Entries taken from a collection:
········

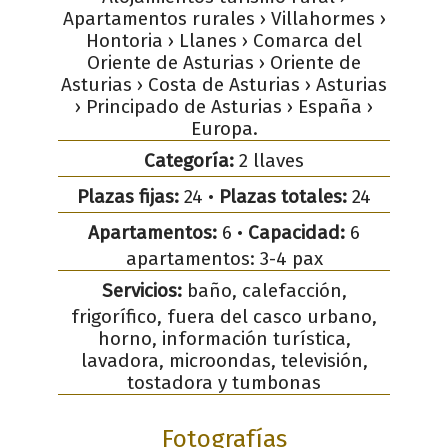
Apartamentos rurales › Villahormes ›
Hontoria › Llanes › Comarca del
Oriente de Asturias › Oriente de
Asturias › Costa de Asturias › Asturias
› Principado de Asturias › España ›
Europa.
Categoría:
2 llaves
Plazas fijas:
24 •
Plazas totales:
24
Apartamentos:
6 •
Capacidad:
6
apartamentos: 3-4 pax
Servicios:
baño, calefacción,
frigorífico, fuera del casco urbano,
horno, información turística,
lavadora, microondas, televisión,
tostadora y tumbonas
Fotografías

········

Your instructions
Type the lines above out again exactly as they appear, skipping every picture.

Answer space
Apartamentos rurales › Villahormes ›
Hontoria › Llanes › Comarca del
Oriente de Asturias › Oriente de
Asturias › Costa de Asturias › Asturias
› Principado de Asturias › España ›
Europa.
Categoría:
2 llaves
Plazas fijas:
24 •
Plazas totales:
24
Apartamentos:
6 •
Capacidad:
6
apartamentos: 3-4 pax
Servicios:
baño, calefacción,
frigorífico, fuera del casco urbano,
horno, información turística,
lavadora, microondas, televisión,
tostadora y tumbonas
Fotografías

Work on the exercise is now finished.